Reality hits hard when Lavender leans down, her hair sweeping across my chest, breath washing over my face. She still smells faintly of vodka. There’s a chance she’s half drunk, despite having been asleep for hours. It would make sense. Lavender generally isn’t this bold, at least not the old version of her.

I consider the ramifications of allowing this to happen, whateverthisis. Lavender is still in high school. I can’t feasibly date a high school girl, let alone my best friend’s little sister—with whom I already have a tumultuous history.

And that’s just stating the really fucking obvious. There’s also how easy it will be for me to drag her right back down into my pit of hell where she depends on me to make everything okay.

We’re doomed. I’ll ruin her, just like they said I would. I don’t want to shatter someone who’s already cracked.

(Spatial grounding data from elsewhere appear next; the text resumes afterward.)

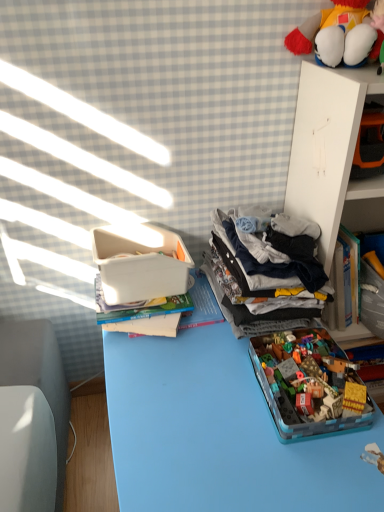 Question: Is fluffy plush toy at upper right, which ranks as the second toy in bottom-to-top order, taller or shorter than white plastic container at upper left?

Choices:
 (A) tall
 (B) short

Answer: (B)

Question: Considering the positions of point (380, 10) and point (198, 280), is point (380, 10) closer or farther from the camera than point (198, 280)?

Choices:
 (A) farther
 (B) closer

Answer: (B)

Question: Which object is positioned closest to the white plastic container at upper left?

Choices:
 (A) white cardboard at upper right
 (B) dark gray cotton clothes at center right
 (C) fluffy plush toy at upper right, which ranks as the second toy in bottom-to-top order
 (D) white plastic container at upper left
 (E) translucent plastic container at center, which is the second toy in top-to-bottom order

Answer: (D)

Question: Which is nearer to the fluffy plush toy at upper right, which ranks as the second toy in bottom-to-top order?

Choices:
 (A) white plastic container at upper left
 (B) white plastic container at upper left
 (C) dark gray cotton clothes at center right
 (D) translucent plastic container at center, which is the second toy in top-to-bottom order
 (E) white cardboard at upper right

Answer: (E) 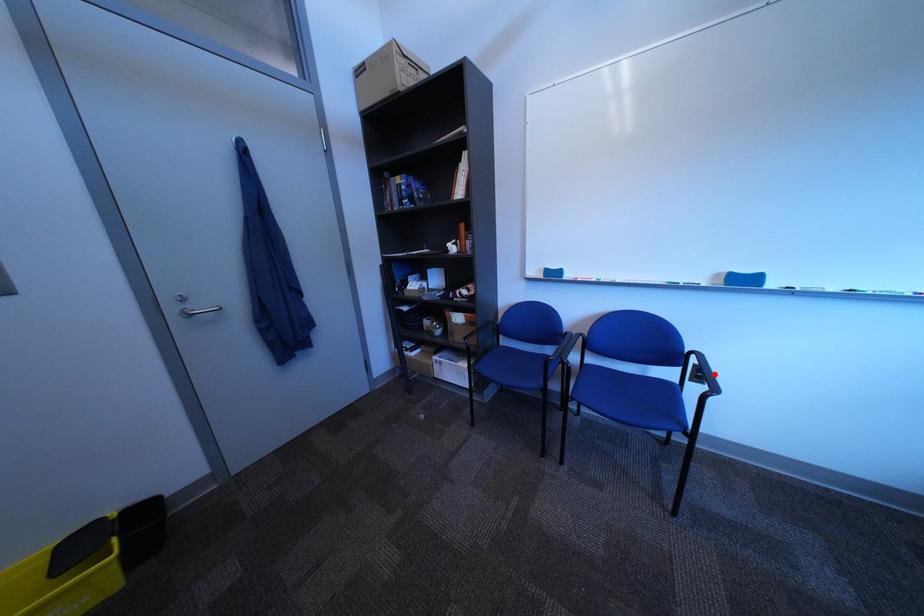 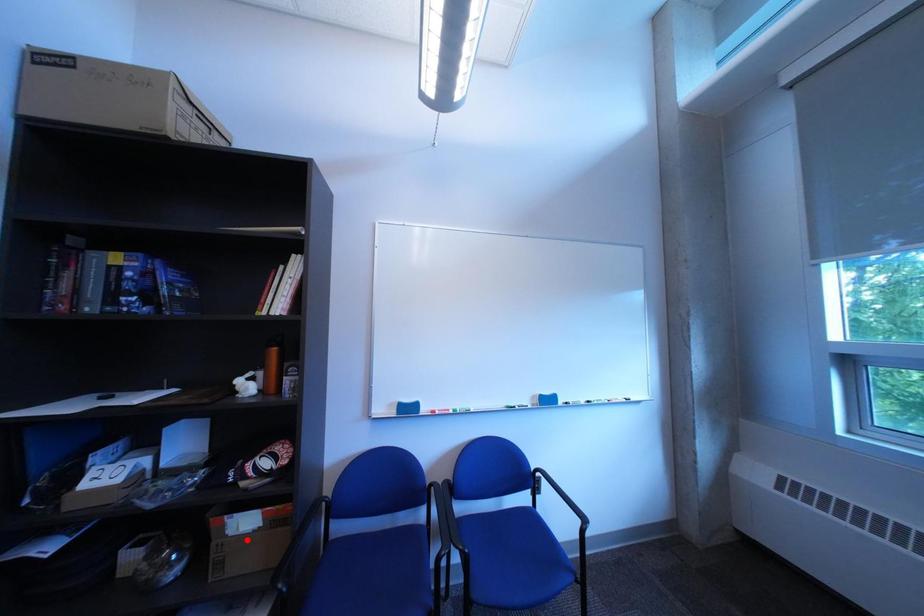 I am providing you with two images of the same scene from different viewpoints. A red point is marked on the first image and another point is marked on the second image. Are the points marked in image1 and image2 representing the same 3D position?

No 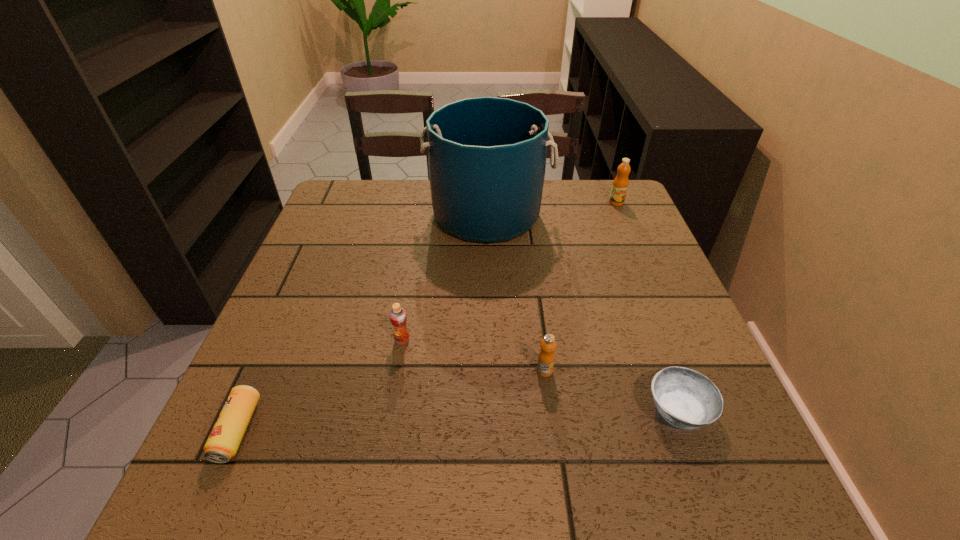 This screenshot has width=960, height=540. What are the coordinates of `the tallest object` in the screenshot? It's located at (486, 155).

Locate an element on the screen. the second tallest object is located at coordinates (620, 184).

Where is `the farthest orange juice`? Image resolution: width=960 pixels, height=540 pixels. the farthest orange juice is located at coordinates (620, 184).

The width and height of the screenshot is (960, 540). Identify the location of the leftmost orange juice. coord(398,317).

Identify the location of the second farthest orange juice. The width and height of the screenshot is (960, 540). (398, 317).

Find the location of `the second orange juice from right to left`. the second orange juice from right to left is located at coordinates (546, 357).

At what (x,y) coordinates should I click in order to perform the action: click on the third nearest object. Please return your answer as a coordinate pair (x, y). The image size is (960, 540). Looking at the image, I should click on (546, 357).

The height and width of the screenshot is (540, 960). Identify the location of ashtray. (685, 398).

Where is `beer can`? Image resolution: width=960 pixels, height=540 pixels. beer can is located at coordinates click(222, 444).

Where is `free space located 0.100m on the front of the tallest object`? This screenshot has height=540, width=960. free space located 0.100m on the front of the tallest object is located at coordinates (489, 274). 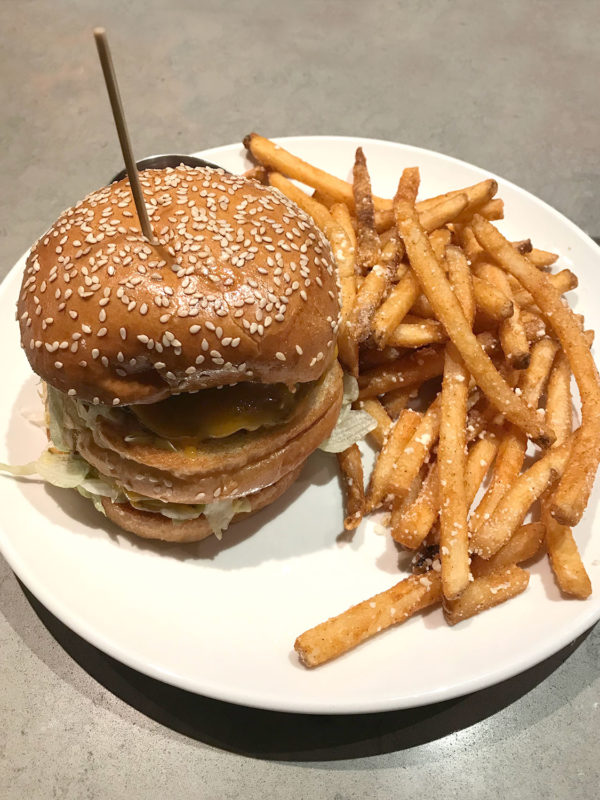 In order to click on shadows cast by plate in this screenshot , I will do `click(191, 708)`, `click(146, 702)`, `click(99, 692)`, `click(377, 745)`, `click(548, 698)`. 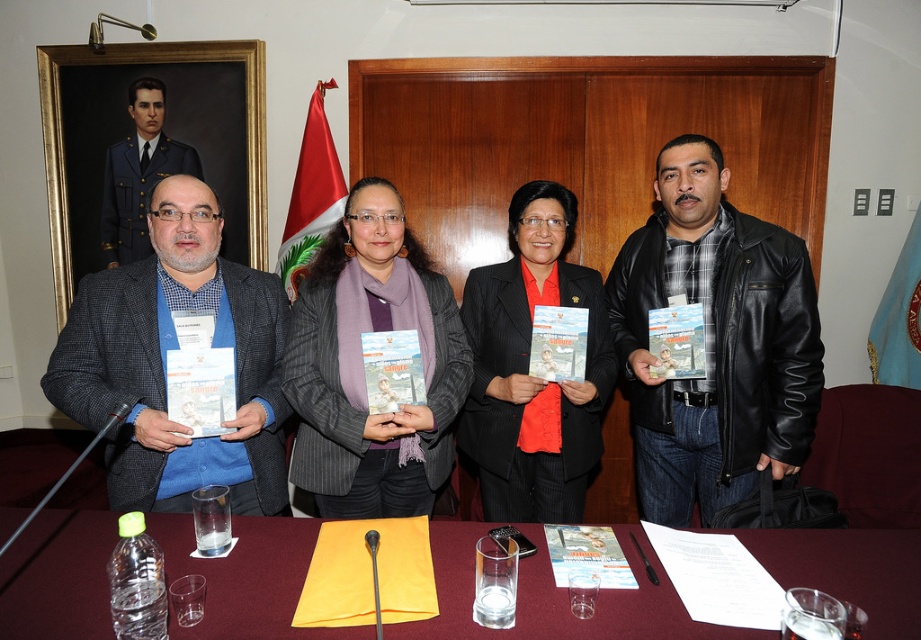 Who is lower down, maroon fabric table at center or black leather jacket at right?

maroon fabric table at center is below.

Looking at this image, is the position of maroon fabric table at center less distant than that of black leather jacket at right?

That is True.

Locate an element on the screen. Image resolution: width=921 pixels, height=640 pixels. maroon fabric table at center is located at coordinates (555, 596).

This screenshot has height=640, width=921. Find the location of `maroon fabric table at center`. maroon fabric table at center is located at coordinates (555, 596).

Does black leather jacket at right appear under gray pinstripe blazer at center?

Actually, black leather jacket at right is above gray pinstripe blazer at center.

Which is in front, point (675, 436) or point (354, 512)?

Positioned in front is point (354, 512).

Locate an element on the screen. black leather jacket at right is located at coordinates (715, 340).

Who is higher up, matte blue shirt at left or gray pinstripe blazer at center?

gray pinstripe blazer at center is above.

Which is behind, point (144, 337) or point (385, 483)?

Point (385, 483)

The height and width of the screenshot is (640, 921). I want to click on matte blue shirt at left, so click(x=165, y=364). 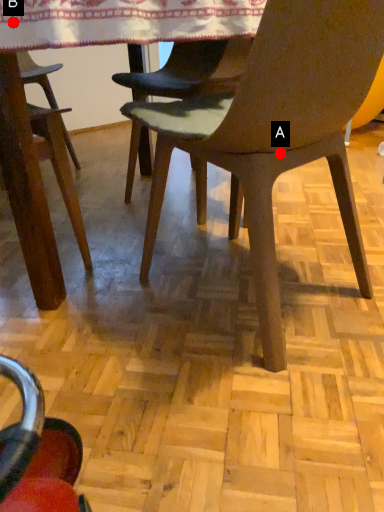 Question: Two points are circled on the image, labeled by A and B beside each circle. Which point appears farthest from the camera in this image?

Choices:
 (A) A is further
 (B) B is further

Answer: (A) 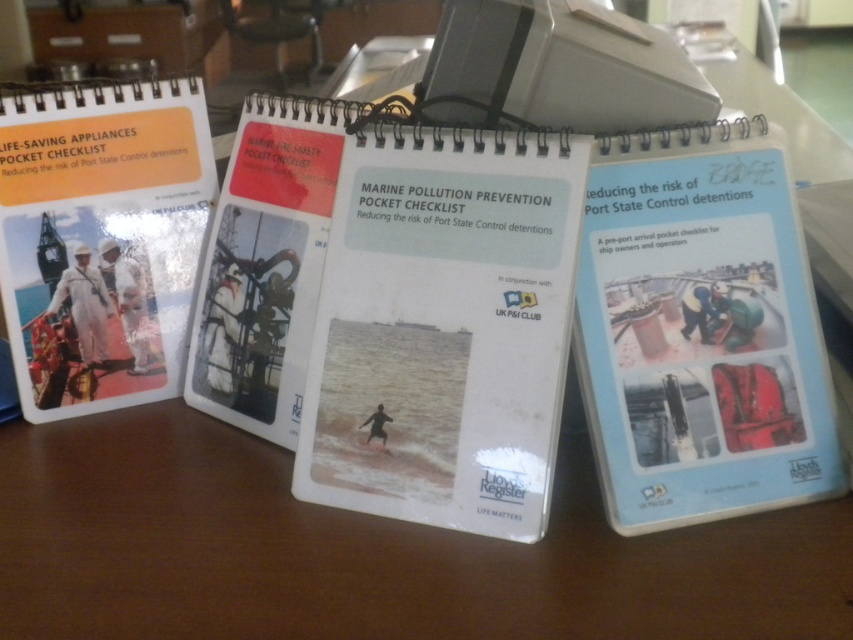 Question: From the image, what is the correct spatial relationship of white paper notebook at center in relation to white plastic notebook at right?

Choices:
 (A) above
 (B) below

Answer: (B)

Question: Which object is the closest to the white paper notebook at center?

Choices:
 (A) white plastic notebook at right
 (B) matte white book at left

Answer: (A)

Question: Which of the following is the closest to the observer?

Choices:
 (A) white plastic notebook at right
 (B) white paper notebook at center

Answer: (A)

Question: Can you confirm if white plastic notebook at right is positioned above matte white book at left?

Choices:
 (A) yes
 (B) no

Answer: (B)

Question: Which of the following is the closest to the observer?

Choices:
 (A) (339, 232)
 (B) (25, 298)

Answer: (A)

Question: Does white paper notebook at center appear under white plastic notebook at right?

Choices:
 (A) yes
 (B) no

Answer: (A) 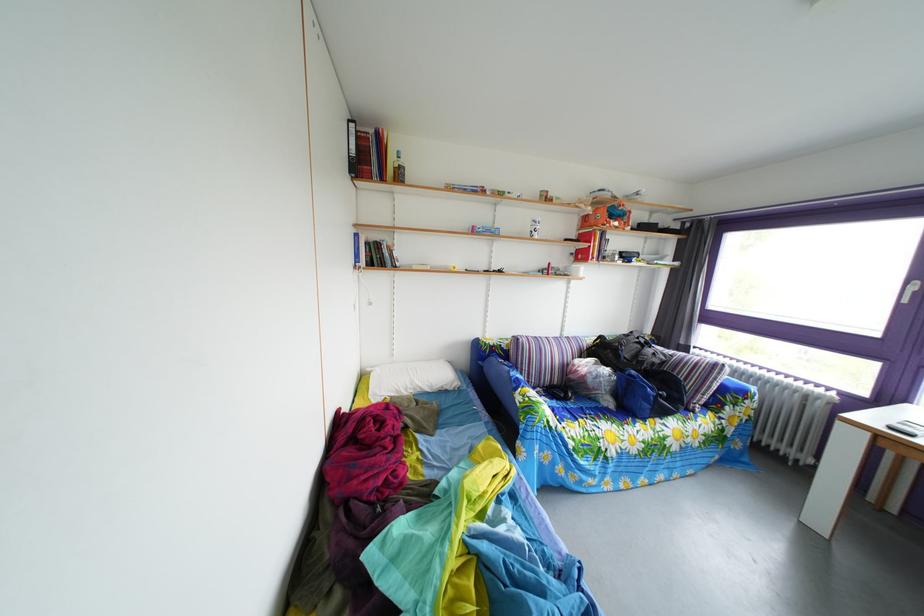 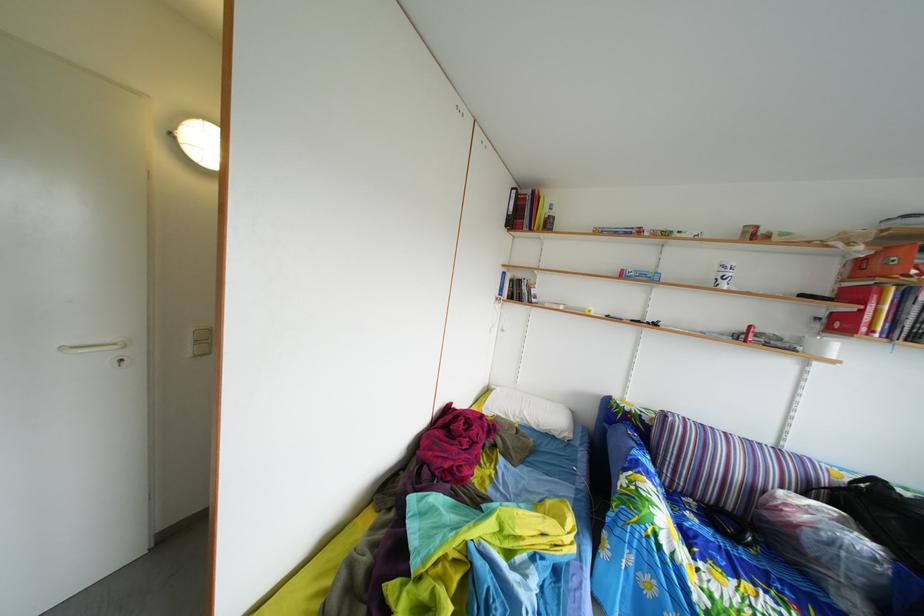 Question: The camera is either moving clockwise (left) or counter-clockwise (right) around the object. The first image is from the beginning of the video and the second image is from the end. Is the camera moving left or right when shooting the video?

Choices:
 (A) Left
 (B) Right

Answer: (B) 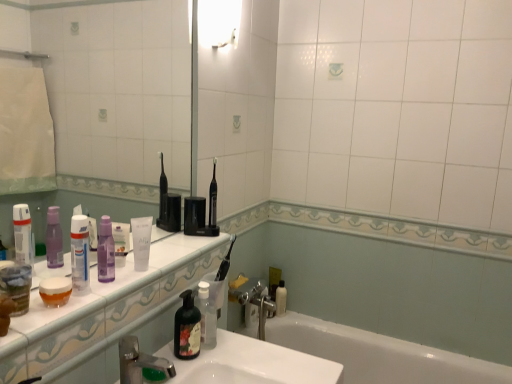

I take her hands in one of mine, gently—they’re so delicate, so warm, so fucking perfect—and sit up in a rush. “No, Lavender.”

I tip my head back, and her lips connect with my neck. “I can feel you, though,” she whispers against my skin, rolling her hips. “You want me.”

I can’t admit she’s right. I can’t tell her what she wants to hear, because then she’ll be under the false belief that one day, we’ll be able to be together. And we won’t. We can’t. If I break her again, I’ll never survive it. I barely did the first time around. So I do what I must to save her from me.